=== Given entries ===

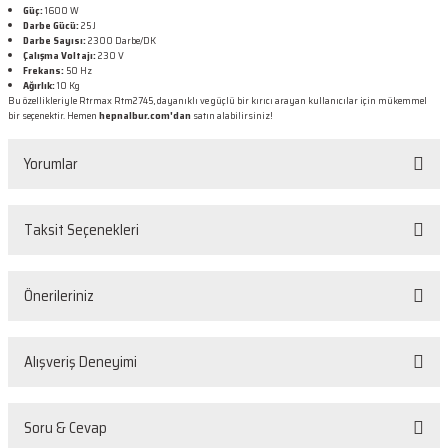
Güç:
1600 W
Darbe Gücü:
25 J
Darbe Sayısı:
2300 Darbe/DK
Çalışma Voltajı:
230 V
Frekans:
50 Hz
Ağırlık:
10 Kg
Bu özellikleriyle Rtrmax Rtm2745, dayanıklı ve güçlü bir kırıcı arayan kullanıcılar için mükemmel
bir seçenektir. Hemen
hepnalbur.com'dan
satın alabilirsiniz!
Yorumlar
Taksit Seçenekleri
Bu ürüne ilk yorumu siz yapın!
Önerileriniz
Yorum Yaz
Bu ürünün fiyat bilgisi, resim, ürün açıklamalarında ve diğer konularda
Alışveriş Deneyimi
yetersiz gördüğünüz noktaları öneri formunu kullanarak tarafımıza
iletebilirsiniz.
Görüş ve önerileriniz için teşekkür ederiz.
Sorunsuz
Soru & Cevap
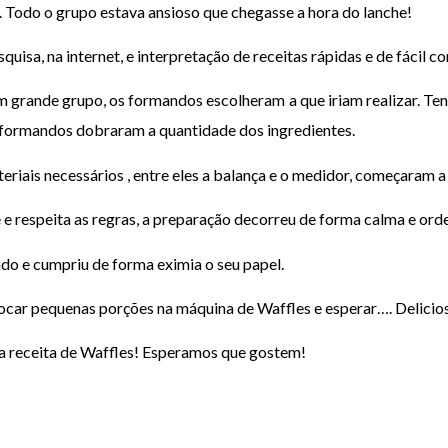
. Todo o grupo estava ansioso que chegasse a hora do lanche!
sa, na internet, e interpretação de receitas rápidas e de fácil c
em grande grupo, os formandos escolheram a que iriam realizar. T
s formandos dobraram a quantidade dos ingredientes.
eriais necessários , entre eles a balança e o medidor, começaram a
respeita as regras, a preparação decorreu de forma calma e orde
o e cumpriu de forma eximia o seu papel.
ocar pequenas porções na máquina de Waffles e esperar…. Delicio
a receita de Waffles! Esperamos que gostem!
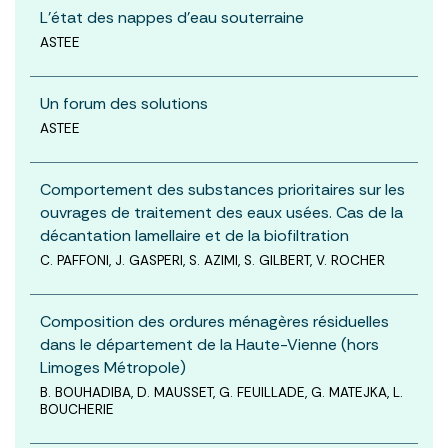
L'état des nappes d'eau souterraine
ASTEE
Un forum des solutions
ASTEE
Comportement des substances prioritaires sur les
ouvrages de traitement des eaux usées. Cas de la
décantation lamellaire et de la biofiltration
C. PAFFONI, J. GASPERI, S. AZIMI, S. GILBERT, V. ROCHER
Composition des ordures ménagères résiduelles
dans le département de la Haute-Vienne (hors
Limoges Métropole)
B. BOUHADIBA, D. MAUSSET, G. FEUILLADE, G. MATEJKA, L.
BOUCHERIE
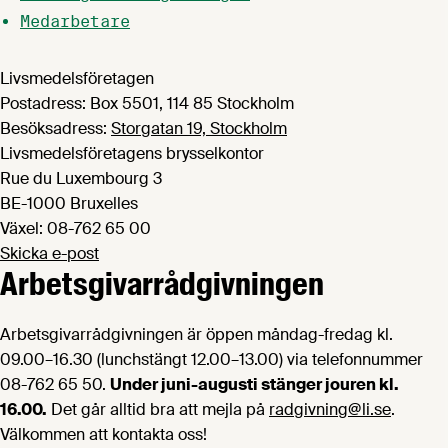
Medarbetare
Livsmedelsföretagen
Postadress: Box 5501, 114 85 Stockholm
Besöksadress:
Storgatan 19, Stockholm
Livsmedelsföretagens brysselkontor
Rue du Luxembourg 3
BE-1000 Bruxelles
Växel: 08-762 65 00
Skicka e-post
Arbetsgivarrådgivningen
Arbetsgivarrådgivningen är öppen måndag-fredag kl.
09.00–16.30 (lunchstängt 12.00–13.00) via telefonnummer
08-762 65 50.
Under juni-augusti stänger jouren kl.
16.00.
Det går alltid bra att mejla på
radgivning@li.se
.
Välkommen att kontakta oss!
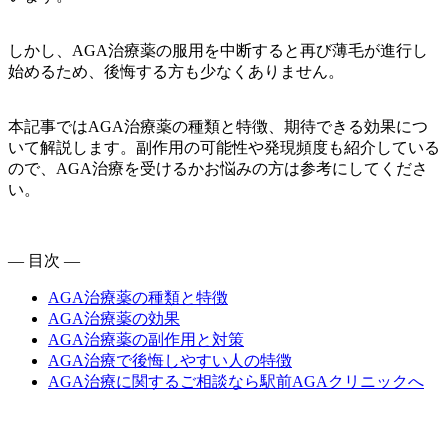
しかし、AGA治療薬の服用を中断すると再び薄毛が進行し
始めるため、後悔する方も少なくありません。
本記事ではAGA治療薬の種類と特徴、期待できる効果につ
いて解説します。副作用の可能性や発現頻度も紹介している
ので、AGA治療を受けるかお悩みの方は参考にしてくださ
い。
— 目次 —
AGA治療薬の種類と特徴
AGA治療薬の効果
AGA治療薬の副作用と対策
AGA治療で後悔しやすい人の特徴
AGA治療に関するご相談なら駅前AGAクリニックへ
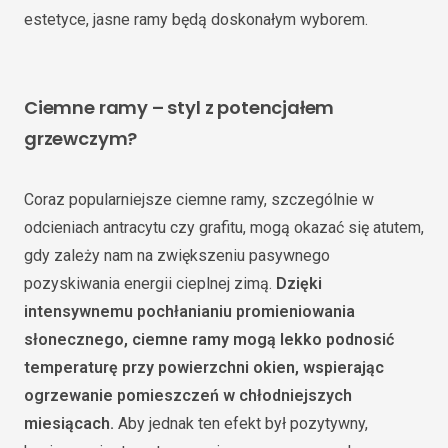
estetyce, jasne ramy będą doskonałym wyborem.
Ciemne ramy – styl z potencjałem
grzewczym?
Coraz popularniejsze ciemne ramy, szczególnie w
odcieniach antracytu czy grafitu, mogą okazać się atutem,
gdy zależy nam na zwiększeniu pasywnego
pozyskiwania energii cieplnej zimą.
Dzięki
intensywnemu pochłanianiu promieniowania
słonecznego, ciemne ramy mogą lekko podnosić
temperaturę przy powierzchni okien, wspierając
ogrzewanie pomieszczeń w chłodniejszych
miesiącach.
Aby jednak ten efekt był pozytywny,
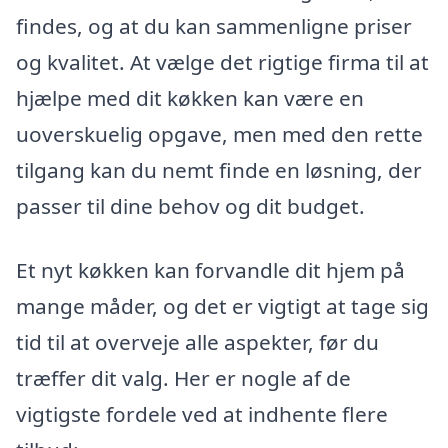
findes, og at du kan sammenligne priser
og kvalitet. At vælge det rigtige firma til at
hjælpe med dit køkken kan være en
uoverskuelig opgave, men med den rette
tilgang kan du nemt finde en løsning, der
passer til dine behov og dit budget.
Et nyt køkken kan forvandle dit hjem på
mange måder, og det er vigtigt at tage sig
tid til at overveje alle aspekter, før du
træffer dit valg. Her er nogle af de
vigtigste fordele ved at indhente flere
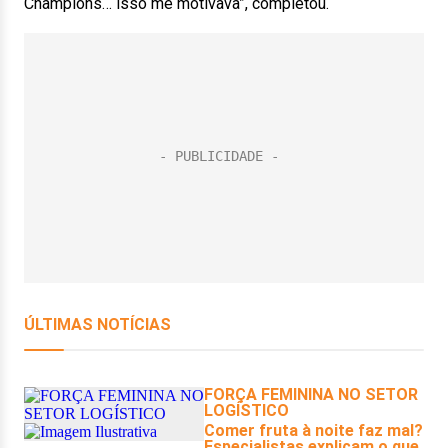
Champions… isso me motivava”, completou.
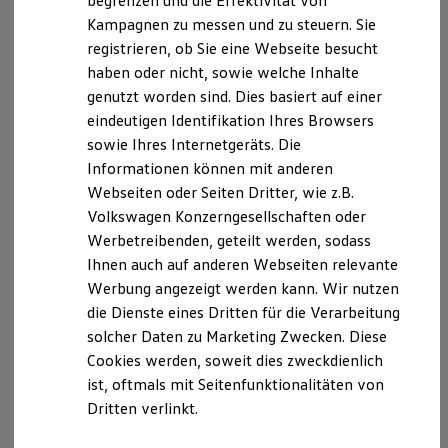
begrenzen und die Effektivität von
10178 Berlin
Hybridautos
Kampagnen zu messen und zu steuern. Sie
Marke und Erlebnis
registrieren, ob Sie eine Webseite besucht
Volkswagen R und R Experience
Telefon: 0180 600 58 50
R-Modelle
haben oder nicht, sowie welche Inhalte
R Experience
(Festnetzpreis 0,20 €/Anruf; Mobilfunkpreise max.
genutzt worden sind. Dies basiert auf einer
Driving Experience
0,60 €/Anruf)
eindeutigen Identifikation Ihres Browsers
Volkswagen entdecken
Werkbesichtigung
sowie Ihres Internetgeräts. Die
Factory visit
Die Eintragung im Vermittlerregister (
Informationen können mit anderen
Lifestyle Shop
www.vermittlerregister.info
) kann unter folgender
Webseiten oder Seiten Dritter, wie z.B.
T-Roc Kollektion
Registrierungsnummer abgerufen werden: D-F4D2-
Golf Kollektion
Volkswagen Konzerngesellschaften oder
ID. Kollektion
PY39T-13 .
Werbetreibenden, geteilt werden, sodass
Volkswagen Kollektion
Ihnen auch auf anderen Webseiten relevante
R-Kollektion
Angaben nach §3 DL-InfoV:
GTI Kollektion
Werbung angezeigt werden kann. Wir nutzen
Fußball Drop
die Dienste eines Dritten für die Verarbeitung
we drive football
Kfz-Schiedsstelle für das Kfz Gewerbe Oberpfalz
solcher Daten zu Marketing Zwecken. Diese
#wedriveproud
Ditthornstraße 21
Besitzer und Service
Cookies werden, soweit dies zweckdienlich
93055 Regensburg
myVolkswagen
ist, oftmals mit Seitenfunktionalitäten von
Software Updates
Tel.: 0941-799730
Dritten verlinkt.
Service und Ersatzteile
Inspektion und HU/AU
Weitere Informationen zu den Kfz-Schiedsstellen,
Reparaturen und Checks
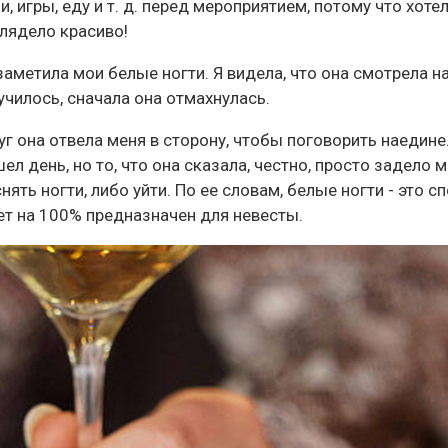
 игры, еду и т. д. перед мероприятием, потому что хотел
глядело красиво!
заметила мои белые ногти. Я видела, что она смотрела н
лучилось, сначала она отмахнулась.
уг она отвела меня в сторону, чтобы поговорить наедине.
ел день, но то, что она сказала, честно, просто задело 
нять ногти, либо уйти. По ее словам, белые ногти - это с
ет на 100% предназначен для невесты.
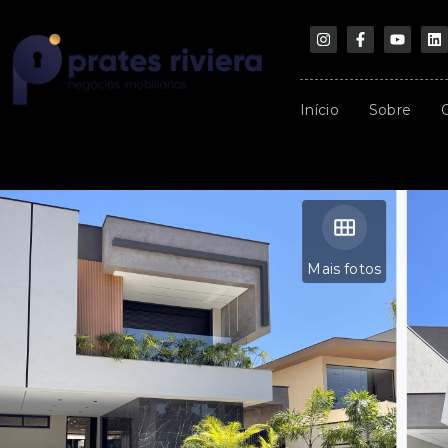
Início
Sobre
Mais fotos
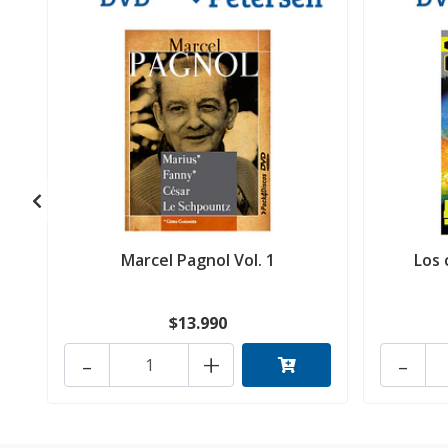
Marcel Pagnol Vol. 1
Los
$13.990
-
+
-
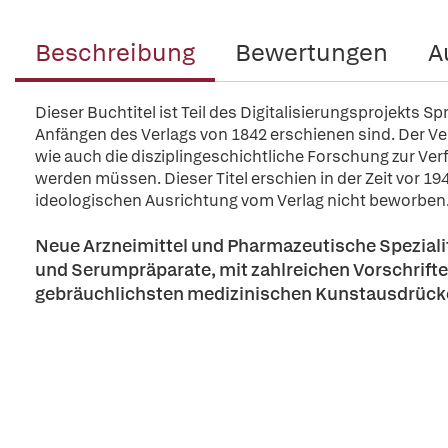
Beschreibung
Bewertungen
A
Dieser Buchtitel ist Teil des Digitalisierungsprojekts S
Anfängen des Verlags von 1842 erschienen sind. Der Verl
wie auch die disziplingeschichtliche Forschung zur Ver
werden müssen. Dieser Titel erschien in der Zeit vor 194
ideologischen Ausrichtung vom Verlag nicht beworben
Neue Arzneimittel und Pharmazeutische Spezialit
und Serumpräparate, mit zahlreichen Vorschriften
gebräuchlichsten medizinischen Kunstausdrück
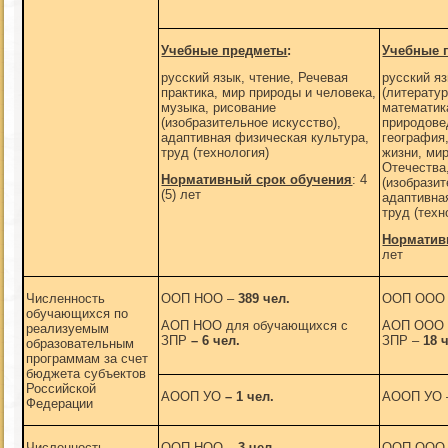
Учебные предметы
:
Учебные 
русский язык, чтение, Речевая
русский яз
практика, мир природы и человека,
(литератур
музыка, рисование
математик
(изобразительное искусство),
природове
адаптивная физическая культура,
география
труд (технология)
жизни, мир
Отечества
Нормативный срок обучения
: 4
(изобразит
(5) лет
адаптивна
труд (техн
Норматив
лет
Численность
ООП НОО –
389 чел.
ООП ООО
обучающихся по
АОП НОО для обучающихся с
АОП ООО 
реализуемым
ЗПР
– 6 чел.
ЗПР –
18 
образовательным
программам за счет
бюджета субъектов
Российской
АООП УО
– 1 чел.
АООП УО
Федерации
Численность
ООП НОО
–
3
чел.
ООП ООО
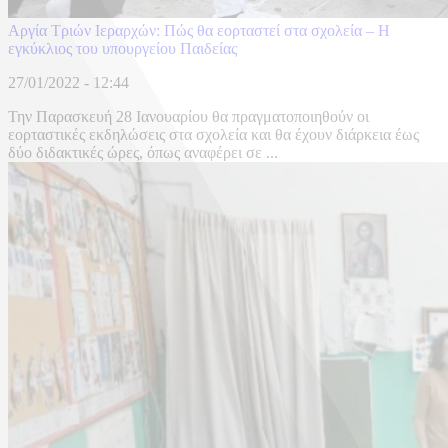
Αργία Τριών Ιεραρχών: Πώς θα εορταστεί στα σχολεία – Η
εγκύκλιος του υπουργείου Παιδείας
27/01/2022 - 12:44
Την Παρασκευή 28 Ιανουαρίου θα πραγματοποιηθούν οι
εορταστικές εκδηλώσεις στα σχολεία και θα έχουν διάρκεια έως
δύο διδακτικές ώρες, όπως αναφέρει σε ...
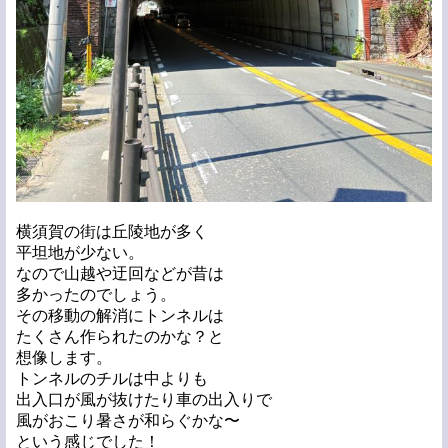
横須賀の街は丘陵地が多く
平坦地が少ない。
なので山越や迂回などが昔は
多かったのでしょう。
その移動の解消にトンネルは
たくさん作られたのかな？と
想像します。
トンネルのチルは中よりも
出入口が風が抜けたり車の出入りで
風がおこり暑さが和らぐかな〜
という感じでした！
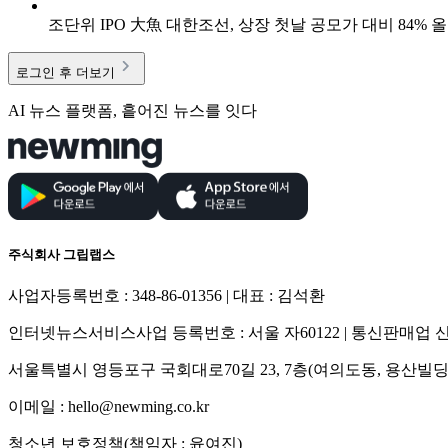
조단위 IPO 大魚 대한조선, 상장 첫날 공모가 대비 84% 
로그인 후 더보기
AI 뉴스 플랫폼, 흩어진 뉴스를 잇다
주식회사 그립랩스
사업자등록번호 : 348-86-01356 | 대표 : 김석환
인터넷뉴스서비스사업 등록번호 : 서울 자60122 | 통신판매업 신고
서울특별시 영등포구 국회대로70길 23, 7층(여의도동, 용산빌딩
이메일 : hello@newming.co.kr
청소년 보호정책(책임자 : 윤여진)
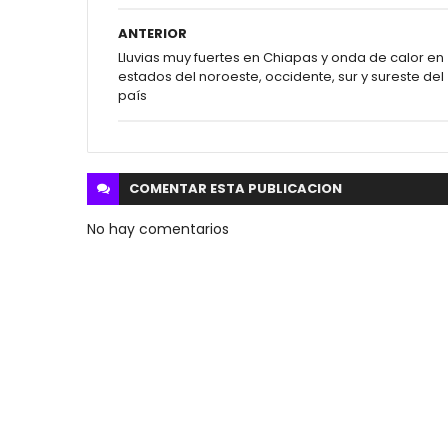
ANTERIOR
Lluvias muy fuertes en Chiapas y onda de calor en
estados del noroeste, occidente, sur y sureste del
país
COMENTAR ESTA
PUBLICACION
No hay comentarios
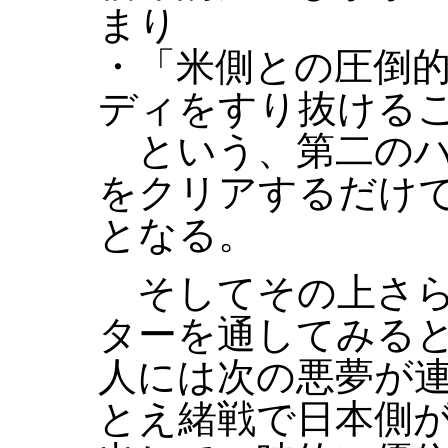
まり
・「米側との圧倒
ディをすり抜ける
という、第二のハ
をクリアするだけ
となる。
そしてその上さら
ターを通してみる
人には次の悪夢が
とえ緒戦で日本側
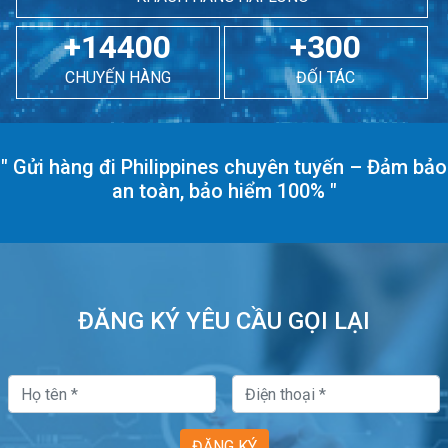
+14400
+300
CHUYẾN HÀNG
ĐỐI TÁC
"
Gửi hàng đi Philippines chuyên tuyến – Đảm bảo
an toàn, bảo hiểm 100%
"
ĐĂNG KÝ YÊU CẦU GỌI LẠI
ĐĂNG KÝ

===

Task objective. What are the lines in the records above, word for word, from the one containing "GTI Kollektion" through the one containing "программам за счет", both ends included and pictures left out?

Solved exercise.
GTI Kollektion
Werbung angezeigt werden kann. Wir nutzen
Fußball Drop
die Dienste eines Dritten für die Verarbeitung
we drive football
Kfz-Schiedsstelle für das Kfz Gewerbe Oberpfalz
solcher Daten zu Marketing Zwecken. Diese
#wedriveproud
Ditthornstraße 21
Besitzer und Service
Cookies werden, soweit dies zweckdienlich
93055 Regensburg
myVolkswagen
ist, oftmals mit Seitenfunktionalitäten von
Software Updates
Tel.: 0941-799730
Dritten verlinkt.
Service und Ersatzteile
Inspektion und HU/AU
Weitere Informationen zu den Kfz-Schiedsstellen,
Reparaturen und Checks
 игры, еду и т. д. перед мероприятием, потому что хотел
глядело красиво!
заметила мои белые ногти. Я видела, что она смотрела н
лучилось, сначала она отмахнулась.
уг она отвела меня в сторону, чтобы поговорить наедине.
ел день, но то, что она сказала, честно, просто задело 
нять ногти, либо уйти. По ее словам, белые ногти - это с
ет на 100% предназначен для невесты.
Início
Sobre
Mais fotos
Marcel Pagnol Vol. 1
Los
$13.990
-
+
-
Beschreibung
Bewertungen
A
Dieser Buchtitel ist Teil des Digitalisierungsprojekts S
Anfängen des Verlags von 1842 erschienen sind. Der Verl
wie auch die disziplingeschichtliche Forschung zur Ver
werden müssen. Dieser Titel erschien in der Zeit vor 194
ideologischen Ausrichtung vom Verlag nicht beworben
Neue Arzneimittel und Pharmazeutische Spezialit
und Serumpräparate, mit zahlreichen Vorschriften
gebräuchlichsten medizinischen Kunstausdrück
Учебные предметы
:
Учебные 
русский язык, чтение, Речевая
русский яз
практика, мир природы и человека,
(литератур
музыка, рисование
математик
(изобразительное искусство),
природове
адаптивная физическая культура,
география
труд (технология)
жизни, мир
Отечества
Нормативный срок обучения
: 4
(изобразит
(5) лет
адаптивна
труд (техн
Норматив
лет
Численность
ООП НОО –
389 чел.
ООП ООО
обучающихся по
АОП НОО для обучающихся с
АОП ООО 
реализуемым
ЗПР
– 6 чел.
ЗПР –
18 
образовательным
программам за счет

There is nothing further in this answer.